Hola and welcome back to my blog where I am delighted to report that I’m still here in Medellin, Colombia… 2 months after I was supposed to leave.
One of the things I get asked a lot is what am I doing here? What does quarantine look like for me? I’m not going to attempt to describe it all here in one blog (stay tuned though for more exciting content) BUT a huge part of what I do here is working with the women in the drug recovery program.
For the girls not much has changed during quarantine except for the fact that their families can’t visit and that they can’t go on outings anymore. Working with them was pretty much thrust upon me at the start of quarantine but what a blessing it has been.

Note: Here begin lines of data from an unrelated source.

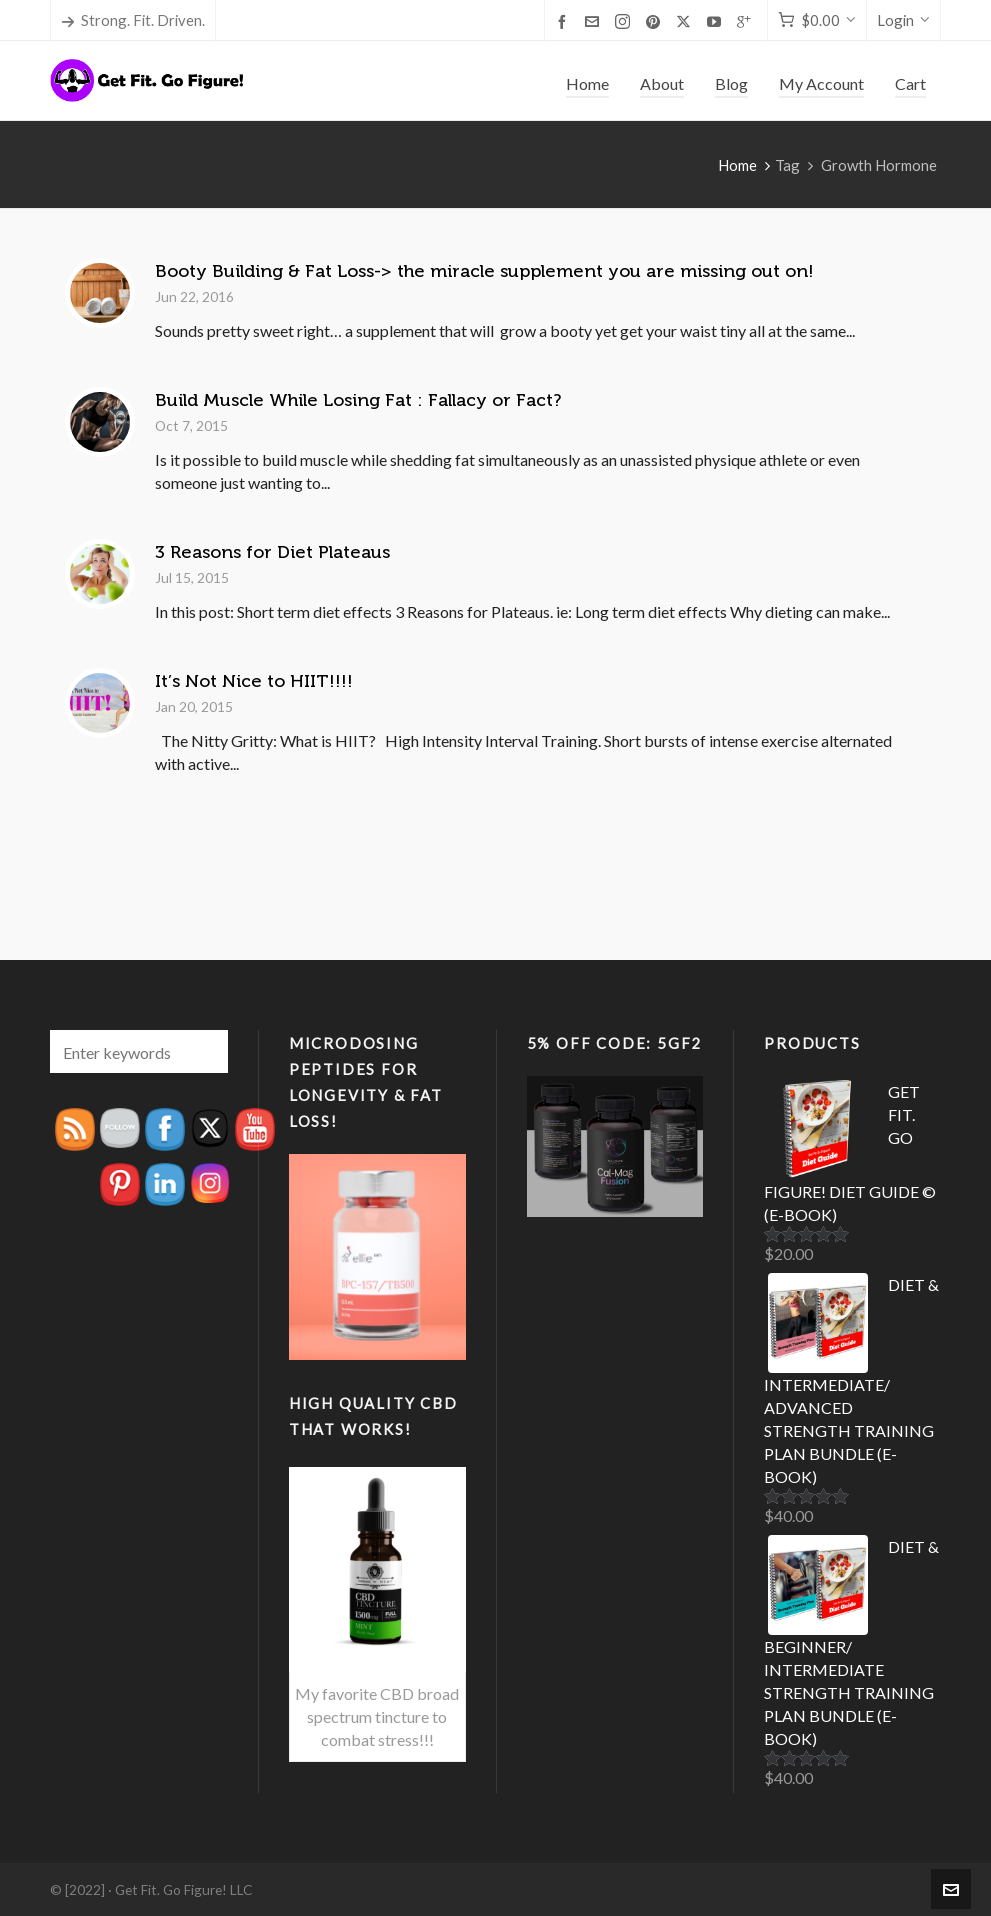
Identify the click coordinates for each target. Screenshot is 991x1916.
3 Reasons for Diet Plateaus (272, 552)
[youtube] (717, 21)
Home (737, 165)
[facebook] (565, 21)
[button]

A lot of the staff that used to work with the girls can no longer come to the foundation so the running of the program has been almost entirely left up to a wonderful woman named Yenni with the support of Thanh-Thuy and me – the last remaining volunteers.
Twice a week I’m up at 6am leading a morning bible study (in Spanish – yay) for the ladies, then I work with them in the kitchen all morning making food for the foundation. Sometimes it’s chopping potatoes or plantains (new favourite food) for 4 hours, other times it’s going through the food donations removing all the mouldy vegetables from the good ones.
I also give them English classes twice a week. And even though they are terrible at it and have no desire to learn, they somehow always turn out to be a lot of fun. And in an effort to not allow this quarantine to get the better of us we are doing exercise classes 4 times a week. So, all those Pilates videos that I have watched on YouTube are finally coming in handy.
And twice a week myself and TT do night prayers with them, which involves reading and teaching on the psalms – also in Español.
It’s a lot of work sometimes but it has been so rewarding. For one thing it keeps me busy which I am SO thankful for in a time where I could be sitting at home doing nothing – no shade to those who this is a reality for, because I know it sucks. But working with the girls for me has been so much more than an occupation. It has been such a privilege for me to be able to walk in friendship with these ladies, building deeper relationships and seeing them grow. As well as the fact that they’re just great craic and make my life so entertaining.
But growing in love for these girls has taught me some difficult lessons on tough love. While I want to be their friend and I want them to like me, what is more important is that they succeed, that they finish this process of turning their lives around and allow their lives to be transformed by God. And that means having to live seriously disciplined lives. And while I am not directly responsible for disciplining them, I am responsible for making sure they follow the rules and not allowing them to get away with breaking them. And to be honest, that’s been really hard, especially where I don’t see the point in the rules. But I have been learning to trust; trust the process, trust the leaders, trust the discipline, and trust in the God who is behind it all who knows the plans he has for each of these women and will not stop fighting for them. I don’t have to understand it all, I just have to be a source of love and encouragement to these ladies during these times, God has got the rest covered.